The Memorial Awareness Board is a non-profit organisation, representing memorial stonemasons and campaigning for sympathetic memorialisation in the UK. Its brand new website, www.rememberforever.org.uk, aims to inform the public and the press alike about their options regardingmemorialisation. Whether a loved one is buried or cremated they deserve to be remembered forever and a stone memorial is the best way to accomplish this. The website gives details of all types of stone memorial available from UK memorial masons. 
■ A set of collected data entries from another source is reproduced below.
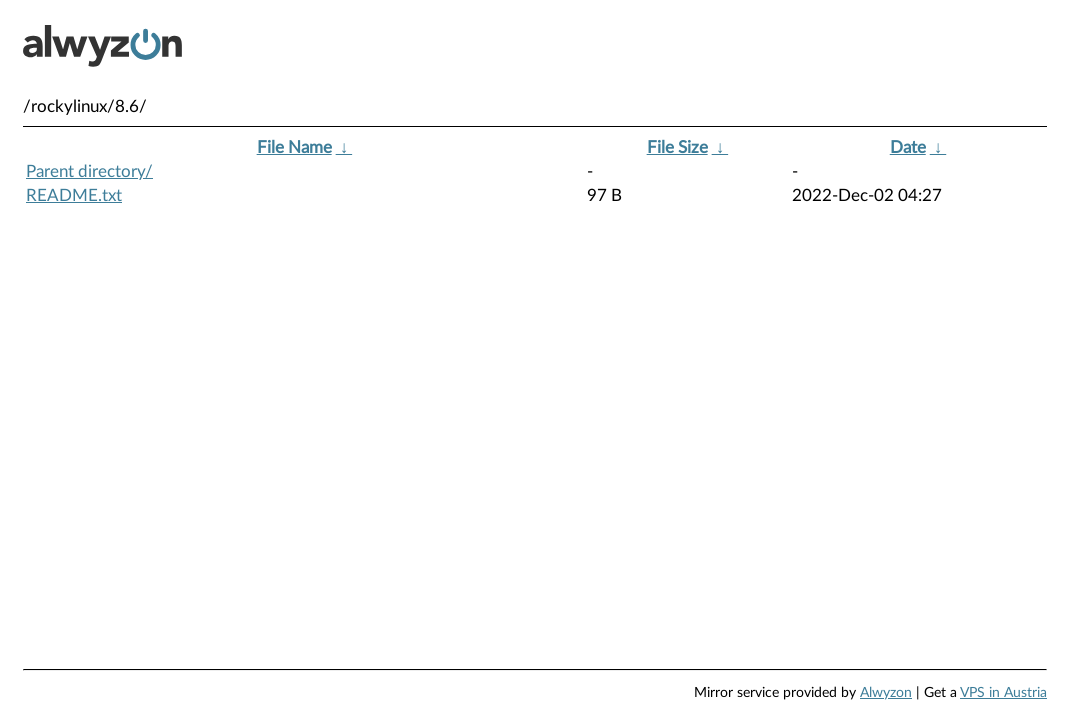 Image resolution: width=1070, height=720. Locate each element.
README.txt (74, 195)
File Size (677, 147)
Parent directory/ (89, 171)
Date (908, 147)
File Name (294, 147)
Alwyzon (886, 693)
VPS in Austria (1003, 693) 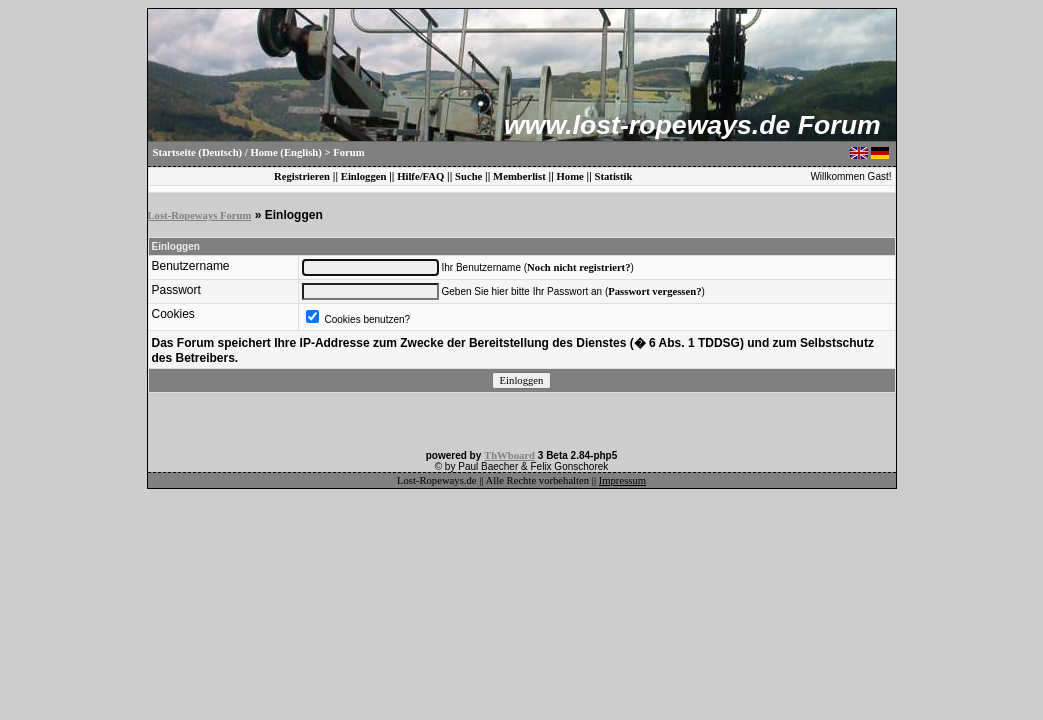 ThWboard (509, 455)
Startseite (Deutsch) (198, 152)
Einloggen (364, 176)
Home (570, 176)
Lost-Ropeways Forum (200, 215)
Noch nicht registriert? (578, 267)
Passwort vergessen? (654, 291)
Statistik (614, 176)
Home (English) (285, 152)
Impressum (622, 480)
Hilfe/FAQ (420, 176)
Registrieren (302, 176)
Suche (468, 176)
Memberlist (519, 176)
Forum (348, 152)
Each year, the ‘Dead Art? Then and Now’ photography competition attracts entries from across the country. The purpose of the competition is to encourage the public to venture to their local cemeteries to discover the beauty of stone memorials, while helping them to understand the importance of stone memorials as a focus for grief in the short term, and agenealogy tool in the long term. The competition  is sponsored by Funeral Directors Lodge Brotherswww.lodgebrothers.co.uk

Christopher Lodge, Director of Masonry at Lodge Brothers (Funerals) Ltd says, “ As a family business established over 200 years, we are really pleased to sponsor this unique photographic competition. Memorials play a part in our social history through both personal and public memorials. They are a lasting tribute to loved ones and those who have lost their lives for our country. We sincerely hopethat this competition shows the changes within our industry and society through the theme “Then and Now” and raises the awareness and importance of commemorating in stone.”